En juin, les autorités britanniques ont vécu un épisode honteux lorsqu'il a été décidé que leur cas contre un terroriste présumé ne pourrait pas continuer, car les services de renseignements britanniques soutenaient (avec des armes) les mêmes groupes que cet homme accusé. Nationalité suédoise à soutenir.

Cette même tactique consistant à déstabiliser les gouvernements qui soutenaient l'insurrection, connue par les spécialistes comme une tactique "à la El Salvador" (où elle était réputée être mise en œuvre), a également été utilisée en Libye avec le régime de Kadhafi, où ISIS a récemment pris le contrôle de certaines zones

Lorsque ces puissances réalisent que cela ne fonctionne pas, la solution est toujours la même: lancer des attaques frontales et soutenir d'autres groupes d'insurgés.

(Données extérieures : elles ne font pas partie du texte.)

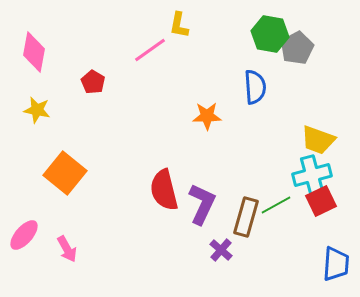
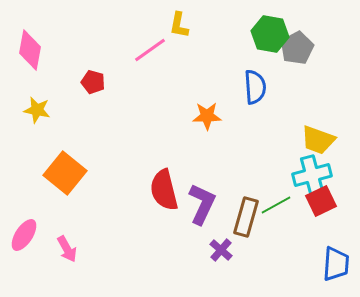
pink diamond: moved 4 px left, 2 px up
red pentagon: rotated 15 degrees counterclockwise
pink ellipse: rotated 8 degrees counterclockwise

Actuellement, selon Seamus Milne, le soutien viserait le front Al-Nusra, qui a organisé hier un attentat suicide, qui aurait tué l'un des dirigeants de l'EIIL.

La stratégie pour le Moyen-Orient repose sur un principe de "diviser pour régner", d'infiltration et de corruption des institutions régionales. Promouvoir la corruption, l'instabilité et faire de la guerre une affaire quotidienne peut sembler assez pratique à court terme, mais cela a évidemment pour effet secondaire de créer une terre fertile pour de nouvelles révoltes et de nouvelles organisations difficiles à contrôler, en particulier Telle une situation radicalement désespérée, leurs actions reflètent ces conditions extrêmes et ne peuvent être gérées par des moyens ordinaires, créant ainsi un terrible cercle vicieux. "Les interminables interventions militaires occidentales au Moyen-Orient ont entraîné destruction et division. Seuls les habitants de la région sont capables de guérir cette maladie", conclut Milne.

Michael Kinsley écrit: "Je n'ai jamais compris comment honorer les morts et les blessés perpétuent de mauvaises guerres dans lesquelles le nombre ne peut qu'augmenter." Il ne s'agit évidemment pas de ne rien faire et de laisser les choses se résoudre pacifiquement et mystérieusement, ce qui semble utopique après les attentats de Paris. Et, bien que les États-Unis et leurs alliés aient été dans une certaine mesure responsables de l'ouverture de la "boîte de Pandore", l'hypothèse selon laquelle ISIS serait "des agents de l'Apocalypse" ne peut être complètement ignorée. La question essentielle est de savoir si opter pour les mêmes moyens, pour la même stratégie interventionniste, pour la même violence, ou imaginer une alternative, liée peut-être, comme le souligne Said Arikat du journal Al-Quds, "pour faciliter les conditions qui peut atteindre une résolution politique ".

La décision n'est pas facile. Même s'il est possible de mettre fin à ISIS, comment savoir que le même coup ne génère pas un ennemi plus redoutable, de la même manière que des bactéries super-résistantes se forment lorsqu'elles sont bombardées à plusieurs reprises avec les mêmes antibiotiques.